The Realtime transcription guide shows this exact session.update as the canonical example for configuring a transcription session:
{
"type": "session.update",
"session": {
"type": "transcription",
"audio": {
"input": {
"format": { "type": "audio/pcm", "rate": 24000 },
"transcription": { "model": "gpt-realtime-whisper", "language": "en" },
"turn_detection": {
"type": "server_vad",
"threshold": 0.5,
"prefix_padding_ms": 300,
"silence_duration_ms": 500
}
}
}
}
}
But when I send that payload over WebSocket to wss://api.openai.com/v1/realtime?intent=transcription, the server replies:
{
"type": "error",
"error": {
"type": "invalid_request_error",
"code": "invalid_value",
"message": "Turn detection is not supported for this transcription model.",
"param": "session.audio.input.turn_detection"
}
}
If I omit turn_detection entirely, session.updated echoes back with “turn_detection”: null — confirming server VAD is off for the session.
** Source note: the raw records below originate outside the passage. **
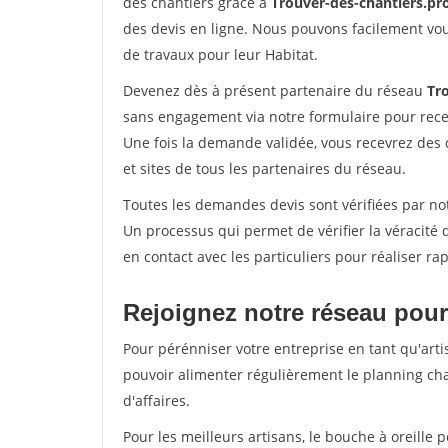
des chantiers grâce à
Trouver-des-chantiers.pr
des devis en ligne. Nous pouvons facilement vo
de travaux pour leur Habitat.
Devenez dès à présent partenaire du réseau
Tr
sans engagement via notre formulaire pour rece
Une fois la demande validée, vous recevrez des
et sites de tous les partenaires du réseau.
Toutes les demandes devis sont vérifiées par not
Un processus qui permet de vérifier la véracit
en contact avec les particuliers pour réaliser r
Rejoignez notre réseau pour
Pour pérénniser votre entreprise en tant qu'arti
pouvoir alimenter régulièrement le planning cha
d'affaires.
Pour les meilleurs artisans, le bouche à oreille 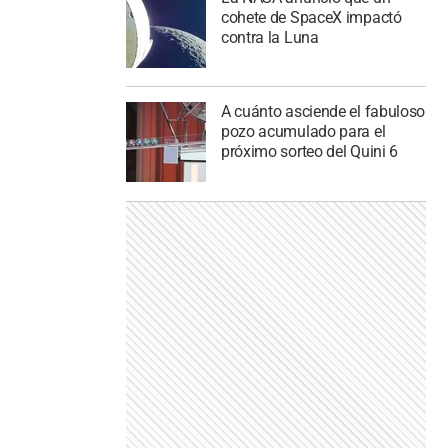
cohete de SpaceX impactó
contra la Luna
A cuánto asciende el fabuloso
pozo acumulado para el
próximo sorteo del Quini 6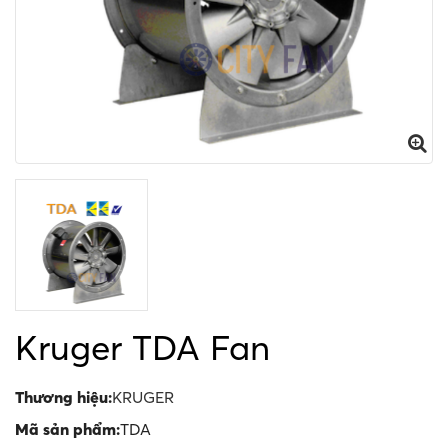
Kruger TDA Fan
Thương hiệu:
KRUGER
Mã sản phẩm:
TDA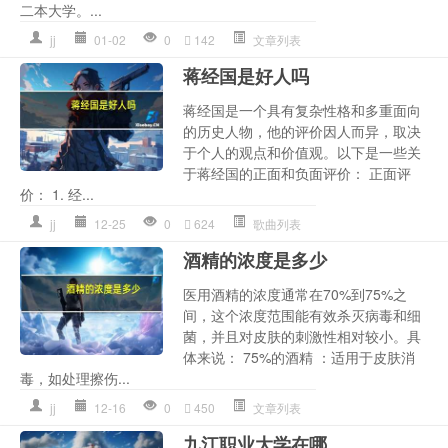
二本大学。...
jj
01-02
0
142
文章列表
蒋经国是好人吗
蒋经国是一个具有复杂性格和多重面向
的历史人物，他的评价因人而异，取决
于个人的观点和价值观。以下是一些关
于蒋经国的正面和负面评价： 正面评
价： 1. 经...
jj
12-25
0
624
歌曲列表
酒精的浓度是多少
医用酒精的浓度通常在70%到75%之
间，这个浓度范围能有效杀灭病毒和细
菌，并且对皮肤的刺激性相对较小。具
体来说： 75%的酒精 ：适用于皮肤消
毒，如处理擦伤...
jj
12-16
0
450
文章列表
九江职业大学在哪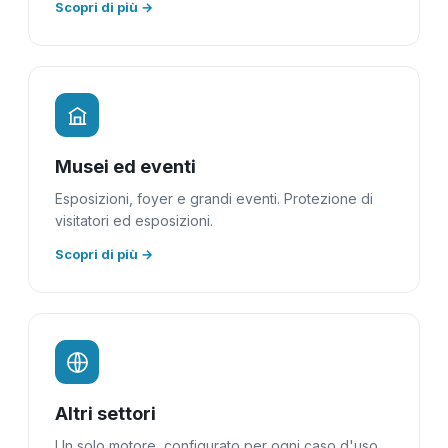
Scopri di più →
Musei ed eventi
Esposizioni, foyer e grandi eventi. Protezione di
visitatori ed esposizioni.
Scopri di più →
Altri settori
Un solo motore, configurato per ogni caso d'uso.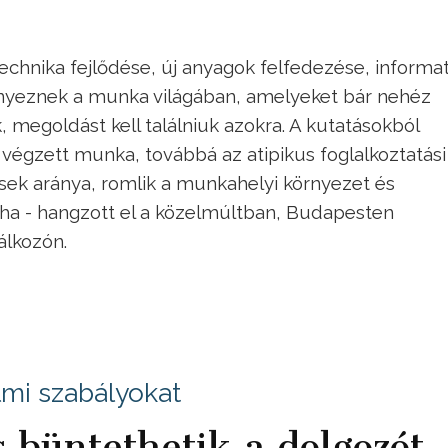
echnika fejlődése, új anyagok felfedezése, informat
ényeznek a munka világában, amelyeket bár nehéz
megoldást kell találniuk azokra. A kutatásokból
tt végzett munka, továbbá az atipikus foglalkoztatási
ések aránya, romlik a munkahelyi környezet és
aha - hangzott el a közelmúltban, Budapesten
álkozón.
lmi szabályokat
is büntethetik a dolgozót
The model then streams conversation.item.input_audio_transcription.delta events but never emits .completed, because there’s nothing endpointing turns.
For comparison, the same shape with model: “gpt-4o-transcribe” is accepted, session.updated echoes server_vad correctly, and .completed fires after each utterance.
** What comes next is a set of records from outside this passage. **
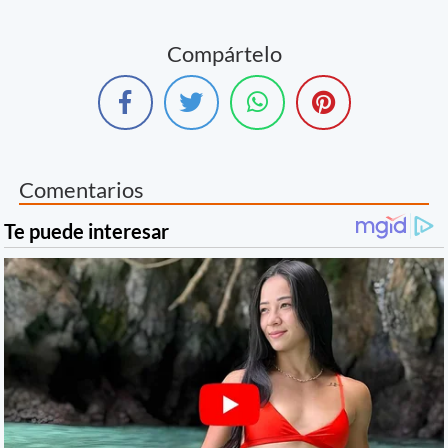
Compártelo
Comentarios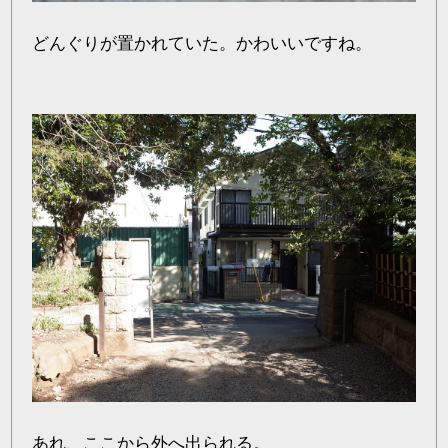
どんぐりが置かれていた。かわいいですね。
あれ、ここから外へ出られる。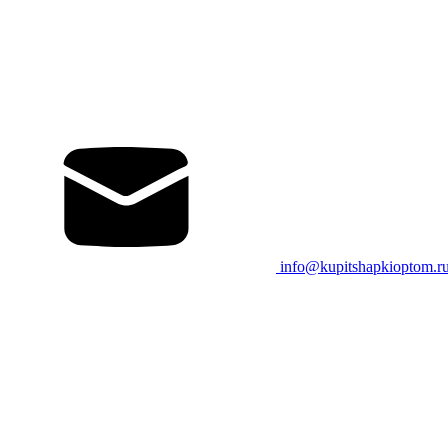
info@kupitshapkioptom.r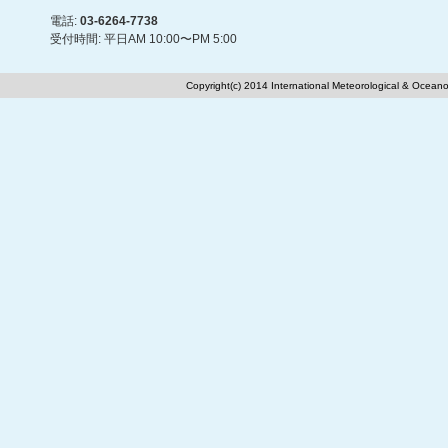
電話:
03-6264-7738
受付時間: 平日AM 10:00〜PM 5:00
Copyright(c) 2014 International Meteorological & Oceano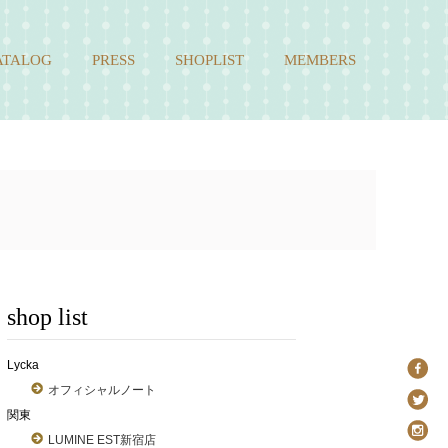
ATALOG
PRESS
SHOPLIST
MEMBERS
shop list
Lycka
オフィシャルノート
関東
LUMINE EST新宿店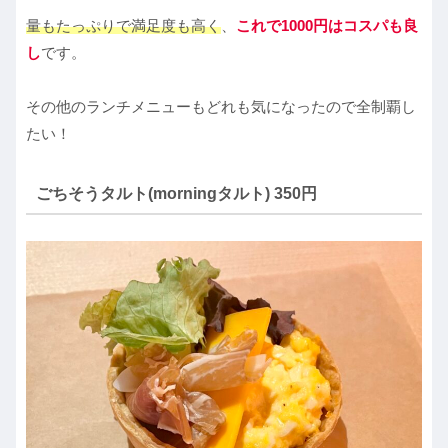
量もたっぷりで満足度も高く
、
これで1000円はコスパも良
し
です。
その他のランチメニューもどれも気になったので全制覇し
たい！
ごちそうタルト(morningタルト) 350円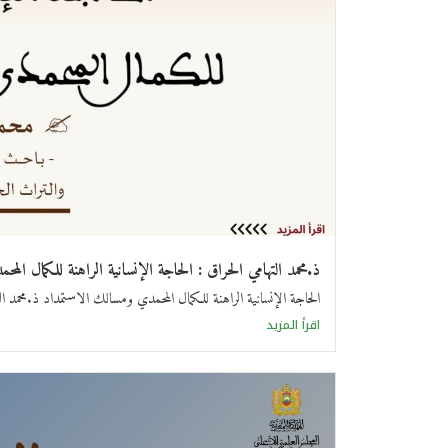
ذ.محمد التهامي الحراق : الحاجة الإنسانية الراهنة للكمال ال
الحاجة الإنسانية الراهنة للكمال المحمدي ومسالك الاستمداد ذ.محمد ال
اقرأ المزيد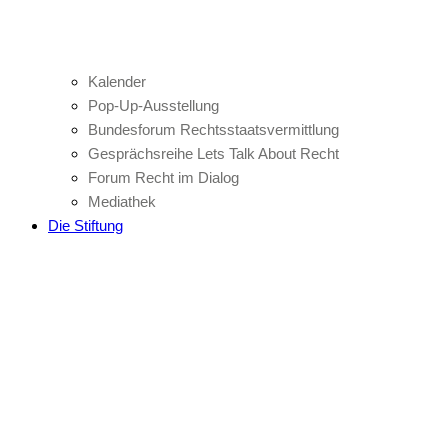
Kalender
Pop-Up-Ausstellung
Bundesforum Rechtsstaatsvermittlung
Gesprächsreihe Lets Talk About Recht
Forum Recht im Dialog
Mediathek
Die Stiftung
I also tried the legacy POST /v1/realtime/transcription_sessions REST endpoint with gpt-realtime-whisper. It returns:
{
"error": {
"message": "Model \"gpt-realtime-whisper\" is only available on the GA API.",
"type": "invalid_request_error",
"param": "input_audio_transcription.model",
"code": "invalid_model"
}
}
-– so that path is closed too.
The dedicated gpt-realtime-whisper model page lists the model’s “Not supported” features (function calling, structured outputs, fine-tuning, predicted outputs, image, video) but does not mention turn_detection. The changelog has nothing about VAD being unavailable for this model.
Questions:
- Is this a server-side bug, or are the docs incorrect about server_vad being supported on gpt-realtime-whisper?
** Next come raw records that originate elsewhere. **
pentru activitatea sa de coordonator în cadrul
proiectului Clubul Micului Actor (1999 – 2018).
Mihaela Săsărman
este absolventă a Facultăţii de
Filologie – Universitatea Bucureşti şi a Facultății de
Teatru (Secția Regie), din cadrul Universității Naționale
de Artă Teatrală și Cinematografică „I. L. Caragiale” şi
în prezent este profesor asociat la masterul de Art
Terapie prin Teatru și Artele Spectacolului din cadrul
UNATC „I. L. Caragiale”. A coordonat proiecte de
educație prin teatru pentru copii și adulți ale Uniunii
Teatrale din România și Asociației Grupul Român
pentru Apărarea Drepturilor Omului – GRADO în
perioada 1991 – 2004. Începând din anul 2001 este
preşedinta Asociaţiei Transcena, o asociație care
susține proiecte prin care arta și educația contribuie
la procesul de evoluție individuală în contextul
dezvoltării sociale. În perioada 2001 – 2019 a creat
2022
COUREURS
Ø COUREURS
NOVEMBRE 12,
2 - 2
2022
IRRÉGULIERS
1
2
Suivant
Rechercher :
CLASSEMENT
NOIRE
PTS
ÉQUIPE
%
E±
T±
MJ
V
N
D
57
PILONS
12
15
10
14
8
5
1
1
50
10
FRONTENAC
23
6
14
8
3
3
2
- If turn_detection is truly unsupported for this model, is the intended pattern to drive endpointing externally and send input_audio_buffer.commit manually? If so, this seems worth calling out prominently in the model page and the transcription guide.
- Is there a different session shape or endpoint that gets server VAD working with this model?
I’d appreciate any clarification — happy to provide additional repro details (full payloads, headers, timestamps) if helpful.